Dr Bernard Ricardo is one of this year’s recipients of the National Institute of Education’s Caring Teacher Award. He shares with City News what it means to care for his students at NUS High School of Mathematics and Science.
The Caring Teacher Award is a biennial award given out to teachers who have gone the extra mile to ensure their students grow up to be confident, independent learners. Started in 1996, the Caring Teacher Awards is organized by the National Institute of Education, Singapore with support from ExxonMobil Asia Pacific Pte Ltd and the Ministry of Education. The nominees are judged on five criteria: outreach to their students, transformation of their students, their dedication, their humanistic qualities and whether they inspired their fellow teachers to make a difference to their students.
Dr Bernard Ricardo was one of three Caring Teacher Award winners this year.
“My experience is a bit unique because the school focuses on mathematics and science, and the students under my care are high performing students,” he explains. “These students have more unique needs.”
Bernard has been teaching physics in the NUS High School of Mathematics and Science for the past 12 years and is now a Physics Consultant. He is also a member of City Harvest Church, and a team leader overseeing 10 cell groups in Pastor Aries Zulkarnain’s pastoral zone.
TO CARE IS TO NURTURE
Inspired by his students’ passion and curiosity towards science, Bernard decided to pull some of the top-performing students out from their usual lessons and sit down with them to discuss scientific concepts. He felt that they would benefit from such interaction.
“We are given the flexibility to do that at NUS High,” he explains. “Some of these students have gone on to excel beyond their school results; some even won medals in international competitions. For these high performing students, they don’t have any problems with their subjects and they are okay with everything else in their lives.
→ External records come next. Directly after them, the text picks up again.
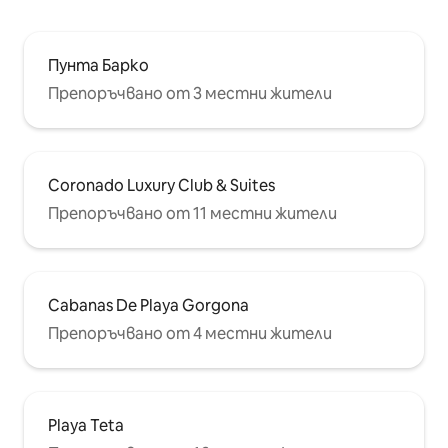
Пунта Барко
Препоръчвано от 3 местни жители
Coronado Luxury Club & Suites
Препоръчвано от 11 местни жители
Cabanas De Playa Gorgona
Препоръчвано от 4 местни жители
Playa Teta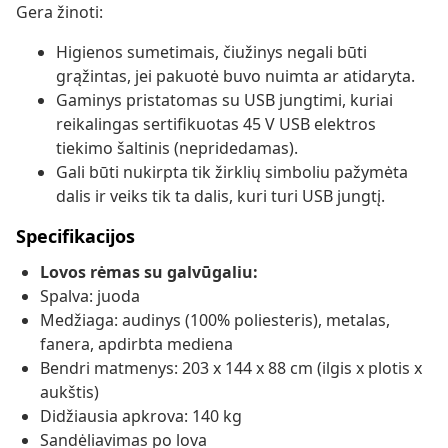
Gera žinoti:
Higienos sumetimais, čiužinys negali būti
grąžintas, jei pakuotė buvo nuimta ar atidaryta.
Gaminys pristatomas su USB jungtimi, kuriai
reikalingas sertifikuotas 45 V USB elektros
tiekimo šaltinis (nepridedamas).
Gali būti nukirpta tik žirklių simboliu pažymėta
dalis ir veiks tik ta dalis, kuri turi USB jungtį.
Specifikacijos
Lovos rėmas su galvūgaliu:
Spalva: juoda
Medžiaga: audinys (100% poliesteris), metalas,
fanera, apdirbta mediena
Bendri matmenys: 203 x 144 x 88 cm (ilgis x plotis x
aukštis)
Didžiausia apkrova: 140 kg
Sandėliavimas po lova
Sometimes, they just feel that they need some hand-holding to have a breakthrough in their learning.”
Bernard never expected his students and his colleagues to deem his gesture as caring. Their appreciation of his efforts to go beyond the call of duty and nurture the passion of his students propelled them to nominate him for the Caring Teacher Award. One of those who nominated him was a student he had been mentoring for the past six years. Instead of attending physics lesson, this student would sit with Bernard to work on advanced scientific projects.
Bernard adds, “That made him feel appreciated and he excelled at many international competitions.”
Bernard not only teaches in the school, but he also lives in the hostel with some of his students. “I chose to stay here because it really gives me the opportunity to interact further with them, to find out what their needs are and to meet their needs. But during the lockdown, it was very hard because we couldn’t even interact with them.”
Even though they were living in the same hostel, Bernard couldn’t interact with his students face-to-face. But they tapped onto technology and worked online via Microsoft Teams.
One unfortunate thing that happened during the pandemic was the cancellation of an international competition that a group of students had been preparing for.
“I had been preparing with them for the past three years and they were really disappointed when it was cancelled,” says Bernard. “So instead, we spent some time talking about other scientific ideas, and they began writing a paper together for fun. It was so well done, it was eventually published in a scientific journal! I told them that this was a really high-level accomplishment for high school students.”
To Bernard, caring is “about stretching them to achieve their fullest potential.”
DOING THINGS HEARTILY AS UNTO THE LORD
Teaching was a calling that Bernard received one day when he was in high school. His teacher had invited him to explain a physics concept to his class. “I felt that it was God’s way of showing me His calling and showing me the gift He has given me,” he recalls.
Later, he met a Christian professor who spoke to him about becoming a school teacher. That sealed the deal and Bernard went on to build a career in teaching.
As a Christian, Bernard believes in doing things “heartily, as to the Lord and not to men” (Col 3:23) “Pastor Kong (Hee, senior pastor of CHC) always says, ‘People don’t care how much we know until they know how much we care’. I think that is really applicable, not only for caring system in the cell group but also in the teaching and learning process.”
Helping students excel, however, is not the only thing on Bernard’s very full plate. Besides serving in church, Bernard is also a father of two young children. Juggling everything is no easy feat but Bernard recalls the story of Jesus in the temple when He was 12.
“His parents were looking for Him and He asked them, ‘Why did you seek Me? Did you not know that I must be about My Father’s business?’ (Lk 2:49) That really spoke to me: Jesus saw what He did as His Father’s business. I believe that it doesn’t just apply to doing ministry or other spiritual activities, but in all the areas of our lives. We need to do everything well because it is our Father’s business.”